Managers Jacobo Llanza and Francisco de Juan operate the fund like a hybrid private-equity shop, concentrating on a limited number of companies, working with company managements that want help, and leaving firms better off than when they found them. This longer-term strategy comes with greater volatility, but so far the fund has justified the risks.

What To Look For
“We must get to know a manager well enough to trust and admire him [or her] before investing,” explains Alexandre Col, former partner of the venerable private bank Edmond de Rothschild and now co-manager of Geneva- and Luxembourg-based alternative asset manager Iteram, which manages 1 billion euros, 300 million of which is invested in hedge funds. His firm also wants to see a dedicated compliance officer to ensure funds follow their mandates and the ever-changing regulatory landscape.

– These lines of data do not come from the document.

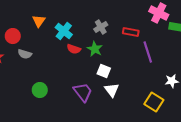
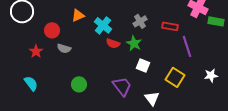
orange triangle: (39, 21) -> (78, 15), turned 32
white triangle: (112, 90) -> (152, 98), moved
yellow square: (154, 102) -> (175, 77), moved

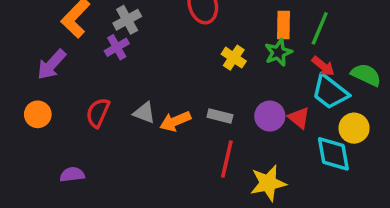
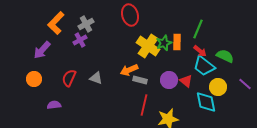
orange rectangle: (284, 25) -> (177, 42), moved
green star: (278, 52) -> (164, 43), moved
yellow cross: (234, 58) -> (148, 46), size x1.6
orange arrow: (175, 121) -> (129, 70), moved
purple semicircle: (72, 174) -> (54, 105), moved

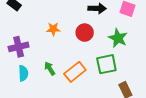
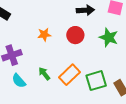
green square: (106, 64) -> (96, 81), moved
cyan semicircle: (23, 73) -> (19, 81), turned 147

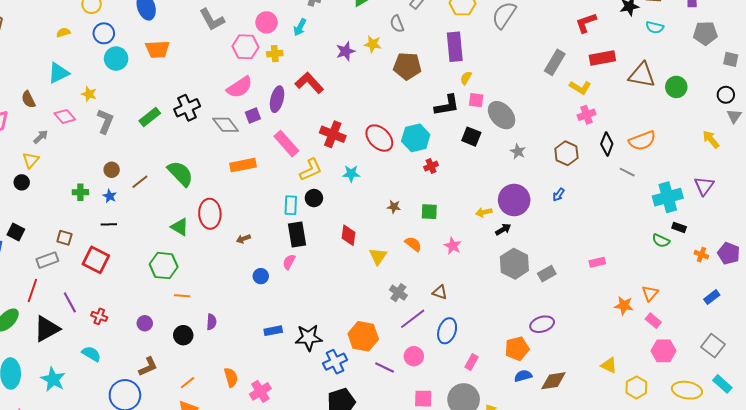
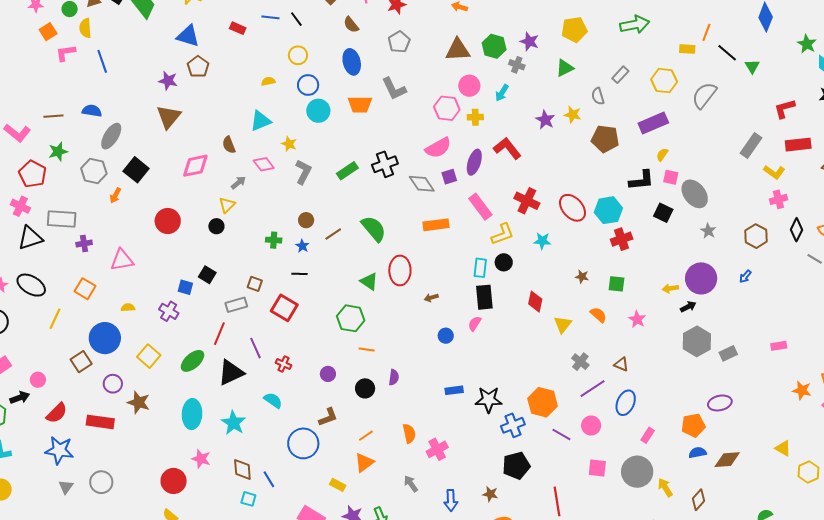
gray L-shape: (212, 20) -> (394, 89), moved
purple rectangle: (455, 47) -> (653, 123), turned 68
purple star: (346, 51) -> (545, 120), turned -30
red cross: (431, 166) -> (622, 239), size x1.5

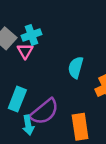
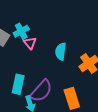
pink triangle: (25, 51) -> (30, 43), moved

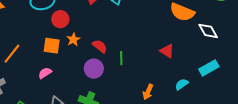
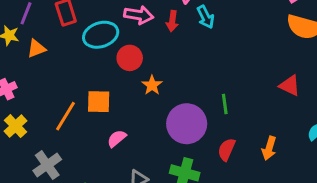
orange square: (52, 46) -> (99, 102), moved
red semicircle: (100, 46) -> (227, 150), moved, turned -98
purple circle: (94, 69) -> (187, 124), size x1.4

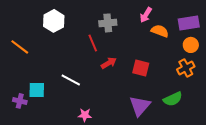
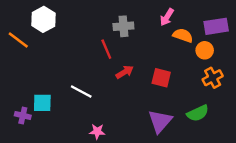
white hexagon: (54, 21) -> (43, 19), moved
orange circle: (191, 45) -> (205, 50), moved
orange line: (20, 47) -> (18, 40), moved

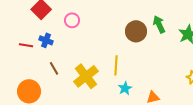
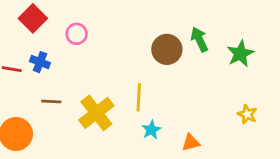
brown line: (54, 68) -> (51, 102), turned -56

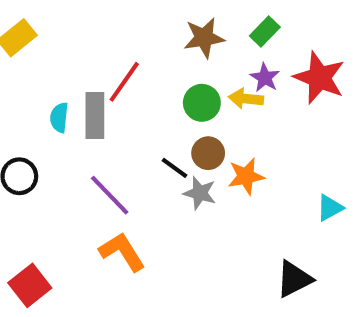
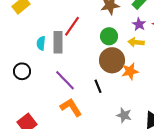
yellow arrow: (246, 99) -> (136, 42), moved
brown circle: (208, 153) -> (112, 60), size x1.6
black line: (175, 168) -> (98, 86), moved, turned 32
gray star: (200, 193) -> (124, 115), moved

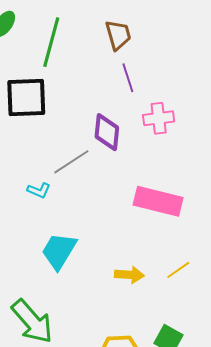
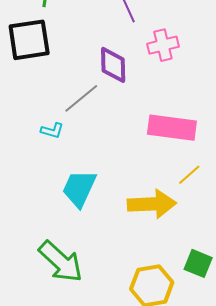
yellow line: (178, 270) -> (189, 175), moved
yellow arrow: (129, 275) -> (152, 204), size x1.6

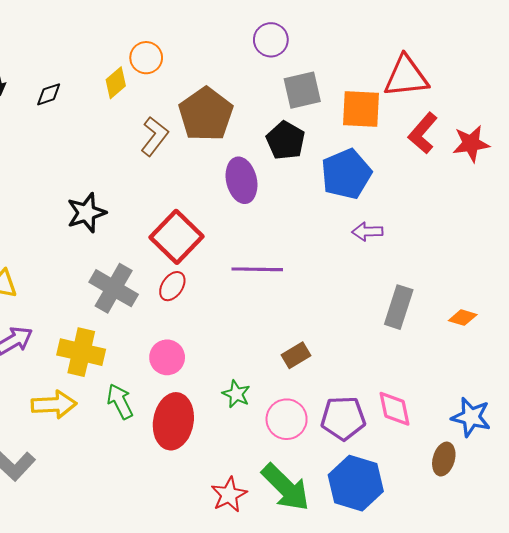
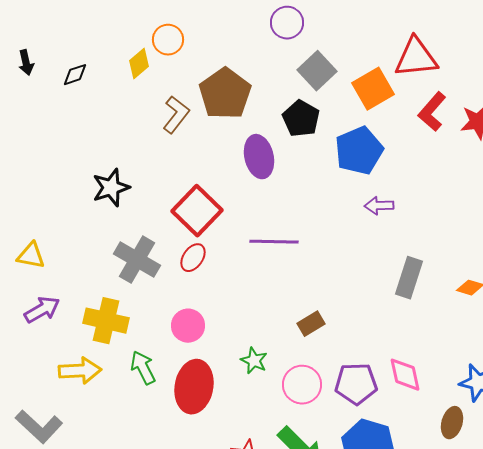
gray square: (302, 90) -> (317, 71), turned -30
orange square: (361, 109) -> (373, 89), turned -33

Hilmi Unver, former CIO and now head of ultra-high-net-worth individuals and family offices at Swiss-headquartered Notz Stucki, an $8.5 billion asset manager with more than $2 billion in hedge funds, wants managers to be able to articulate a “strong, well-argued large-picture view of things to understand how individual investments fit into that thinking.”

The tax efficiency of a hedge fund must also be of concern to individual investors, explains Jeffrey Willardson, partner and head of portfolio solutions at PAAMCO Prisma, which has $30 billion invested in hedge funds.

Since the Tech Wreck, institutional investors—who don’t pay taxes on profits—have represented a growing percentage of the hedge fund investor base. They now represent more than three-quarters of all invested dollars. “That transformation has altered the way many funds are run,” Willardson says.

High-turnover strategies such as quant funds generate a lot of short-term profits, which are taxed at high personal income tax rates. Longer maturing strategies, such as distressed funds, expose individuals to lower long-term tax rates. Advisors should select funds according to their clients’ post-tax targets.

After a decade of tracking the industry, I’ve found nine additional features advisors should look for.

1. Look at smaller funds running between $100 million and $1 billion with at least five years of audited performance and top-tier service providers (prime brokers, administrators, accountants and lawyers); while there are a handful of multibillion-dollar funds that have solid long-term track records, it’s easier to find more opportunities and to exit them more profitably when dealing with managers running a much smaller amount of money. Responsible, smaller fund managers also tend to be extremely diligent and hungry to prove their worth.

2. Make sure managers are extremely well-versed with their investment processes, operations and risks; if they can’t describe what they’re doing succinctly and compellingly, move on.

3. Managers should have a substantial amount of their own wealth in the fund.

4. Make sure a fund’s strategy and assets are compatible with its liquidity terms. Many funds were forced to gate and suspend redemptions (which are death knells) during the financial crisis because of such mismatches. Features that can help address this risk include lockup periods and the prevalence of long-term investors, such as pension funds.

5. Management and performance fess should not exceed 1.5% and 20%, respectively, and look for hard hurdles that set an annual return threshold that a manager must exceed before earning a performance fee, which prevents payment for subpar returns.

6. Smaller fund managers tend to have a deeper appreciation for their investors and the need to maintain clear communication about what they are doing; if they begin to flail and their messaging becomes muddied, that’s a bad sign.

7. One of the most convincing indicators of a good hedge fund is its willingness to temporarily close to new investors when the manager doesn’t see enough quality opportunities to effectively put new capital to work; funds that are pure asset gatherers will have a harder time maintaining performance.
8. After taking extensive profits, a good manager who subsequently sees insufficient opportunities to reinvest may occasionally return capital to investors.

9. A manager’s willingness to cap the size of a fund is also a positive sign—showing his or her recognition that performance can suffer when the fund is trying to run too much money.